Lecocq spun his radio knob to ‘Intercom’ and said, “No time. Go to the cargo hold and be ready with the grappling hook. The captain will be alongside in twenty seconds. You will have to talk me close enough.”
Emma’s voice cut off in the middle of a stream of inventive profanity, as she tore off her headset and scrambled down from the turret. Lecocq leveled out, lined up parallel to the road, and pulled the throttles all the way back. Fifteen seconds later, the plane reached the shore.
“I tell you, I can still drive!” Masaracchia protested.
In mid-slither through the shattered rear window, Cannon said, “You can’t climb, not with your shoulder hit.” He twisted to the left and gave himself a good push, and fell into the cab with his head on the dashboard and his feet sticking out the back. Righting himself, he said, “Give me the wheel.”
Masaracchia shifted, grunting as blood oozed from his wounded shoulder. “After this turn. It puts us on the coastal road.” He spun the wheel, and the truck skidded around the corner. The throaty rumble of idling aero engines filled Cannon’s ears as Lecocq’s Albatross soared past, slowing rapidly. Its wing passed a mere ten feet over the truck’s roof.
Cannon grabbed the wheel and half-stood as Masaracchia slid past beneath him. Sitting heavily, he gunned the engine. “Burr, give the monk a hand.”

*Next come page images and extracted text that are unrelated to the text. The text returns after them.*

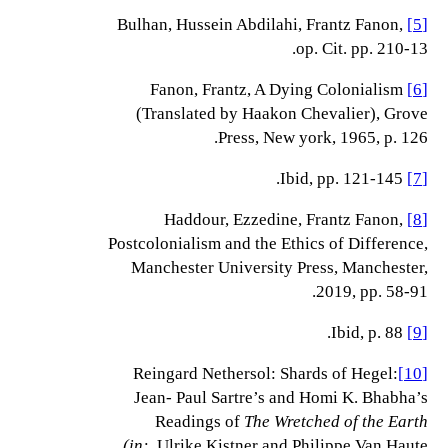
Bulhan, Hussein Abdilahi, Frantz Fanon,
[5]
op. Cit. pp. 210-13.
Fanon, Frantz, A Dying Colonialism
[6]
(Translated by Haakon Chevalier), Grove
Press, New york, 1965, p. 126.
Ibid, pp. 121-145.
[7]
Haddour, Ezzedine, Frantz Fanon,
[8]
Postcolonialism and the Ethics of Difference,
Manchester University Press, Manchester,
2019, pp. 58-91.
Ibid, p. 88.
[9]
Reingard Nethersol: Shards of Hegel:
[10]
Jean- Paul Sartre’s and Homi K. Bhabha’s
Readings of
The Wretched of the Earth
(in:
Ulrike Kistner and Philippe Van Haute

“This is not the first time I’ve been shot,” Masaracchia objected, as Burr and Iseabail pulled him through the window.
Cannon looked for his mirrors before remembering he didn’t have them anymore, then stuck his head out the window and looked back. Quickly, he ducked back inside, as a soldier in the British truck fifty yards back leveled his rifle. Cannon heard the Lee-Enfield crack, hunched over the wheel, and glanced down at the speedometer, just in time to see it pass seventy-five. He risked sitting up for a moment to peer ahead—two miles or so. The Albatross grew further ahead every second, and Cannon figured he had less than a minute and a half to catch it before he ran out of road.